#### Given data

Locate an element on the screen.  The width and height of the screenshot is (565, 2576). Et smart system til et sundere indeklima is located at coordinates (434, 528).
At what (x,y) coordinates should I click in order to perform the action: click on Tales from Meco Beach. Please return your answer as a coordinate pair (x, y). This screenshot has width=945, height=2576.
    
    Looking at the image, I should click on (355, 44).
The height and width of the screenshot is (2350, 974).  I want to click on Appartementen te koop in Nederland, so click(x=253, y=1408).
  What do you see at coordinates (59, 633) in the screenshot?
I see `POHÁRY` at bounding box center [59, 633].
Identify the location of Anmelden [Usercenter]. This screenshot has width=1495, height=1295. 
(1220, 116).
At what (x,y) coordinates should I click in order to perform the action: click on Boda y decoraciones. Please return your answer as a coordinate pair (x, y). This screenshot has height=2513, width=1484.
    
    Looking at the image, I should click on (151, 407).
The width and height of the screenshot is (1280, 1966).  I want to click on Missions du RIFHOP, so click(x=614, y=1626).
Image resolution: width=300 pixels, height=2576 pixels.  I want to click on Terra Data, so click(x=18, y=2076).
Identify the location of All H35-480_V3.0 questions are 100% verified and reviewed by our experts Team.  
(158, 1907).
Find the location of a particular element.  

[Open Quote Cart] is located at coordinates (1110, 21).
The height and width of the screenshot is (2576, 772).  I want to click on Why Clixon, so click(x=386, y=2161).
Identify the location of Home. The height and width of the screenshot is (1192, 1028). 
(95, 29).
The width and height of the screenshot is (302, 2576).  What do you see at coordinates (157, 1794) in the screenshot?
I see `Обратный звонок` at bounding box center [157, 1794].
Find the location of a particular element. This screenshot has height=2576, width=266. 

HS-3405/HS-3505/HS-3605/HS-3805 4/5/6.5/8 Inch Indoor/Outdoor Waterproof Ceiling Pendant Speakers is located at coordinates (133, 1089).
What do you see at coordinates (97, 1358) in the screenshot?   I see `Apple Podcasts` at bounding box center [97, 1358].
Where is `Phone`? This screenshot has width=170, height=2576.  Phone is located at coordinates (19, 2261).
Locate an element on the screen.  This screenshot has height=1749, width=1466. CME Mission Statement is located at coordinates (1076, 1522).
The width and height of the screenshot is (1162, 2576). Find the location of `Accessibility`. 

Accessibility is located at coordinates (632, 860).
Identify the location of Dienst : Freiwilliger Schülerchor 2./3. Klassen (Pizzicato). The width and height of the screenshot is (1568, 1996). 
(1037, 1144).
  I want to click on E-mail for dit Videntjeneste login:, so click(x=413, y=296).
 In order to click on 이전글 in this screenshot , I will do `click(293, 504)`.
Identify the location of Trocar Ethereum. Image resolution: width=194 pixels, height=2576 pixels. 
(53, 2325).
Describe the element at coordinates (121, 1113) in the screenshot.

########

> _Exercise_:
Exactly as shown above, return all of the entries.

> _Reply to the exercise_:
Locate an element on the screen.  The width and height of the screenshot is (565, 2576). Et smart system til et sundere indeklima is located at coordinates (434, 528).
At what (x,y) coordinates should I click in order to perform the action: click on Tales from Meco Beach. Please return your answer as a coordinate pair (x, y). This screenshot has width=945, height=2576.
    
    Looking at the image, I should click on (355, 44).
The height and width of the screenshot is (2350, 974).  I want to click on Appartementen te koop in Nederland, so click(x=253, y=1408).
  What do you see at coordinates (59, 633) in the screenshot?
I see `POHÁRY` at bounding box center [59, 633].
Identify the location of Anmelden [Usercenter]. This screenshot has width=1495, height=1295. 
(1220, 116).
At what (x,y) coordinates should I click in order to perform the action: click on Boda y decoraciones. Please return your answer as a coordinate pair (x, y). This screenshot has height=2513, width=1484.
    
    Looking at the image, I should click on (151, 407).
The width and height of the screenshot is (1280, 1966).  I want to click on Missions du RIFHOP, so click(x=614, y=1626).
Image resolution: width=300 pixels, height=2576 pixels.  I want to click on Terra Data, so click(x=18, y=2076).
Identify the location of All H35-480_V3.0 questions are 100% verified and reviewed by our experts Team.  
(158, 1907).
Find the location of a particular element.  

[Open Quote Cart] is located at coordinates (1110, 21).
The height and width of the screenshot is (2576, 772).  I want to click on Why Clixon, so click(x=386, y=2161).
Identify the location of Home. The height and width of the screenshot is (1192, 1028). 
(95, 29).
The width and height of the screenshot is (302, 2576).  What do you see at coordinates (157, 1794) in the screenshot?
I see `Обратный звонок` at bounding box center [157, 1794].
Find the location of a particular element. This screenshot has height=2576, width=266. 

HS-3405/HS-3505/HS-3605/HS-3805 4/5/6.5/8 Inch Indoor/Outdoor Waterproof Ceiling Pendant Speakers is located at coordinates (133, 1089).
What do you see at coordinates (97, 1358) in the screenshot?   I see `Apple Podcasts` at bounding box center [97, 1358].
Where is `Phone`? This screenshot has width=170, height=2576.  Phone is located at coordinates (19, 2261).
Locate an element on the screen.  This screenshot has height=1749, width=1466. CME Mission Statement is located at coordinates (1076, 1522).
The width and height of the screenshot is (1162, 2576). Find the location of `Accessibility`. 

Accessibility is located at coordinates (632, 860).
Identify the location of Dienst : Freiwilliger Schülerchor 2./3. Klassen (Pizzicato). The width and height of the screenshot is (1568, 1996). 
(1037, 1144).
  I want to click on E-mail for dit Videntjeneste login:, so click(x=413, y=296).
 In order to click on 이전글 in this screenshot , I will do `click(293, 504)`.
Identify the location of Trocar Ethereum. Image resolution: width=194 pixels, height=2576 pixels. 
(53, 2325).
Describe the element at coordinates (121, 1113) in the screenshot.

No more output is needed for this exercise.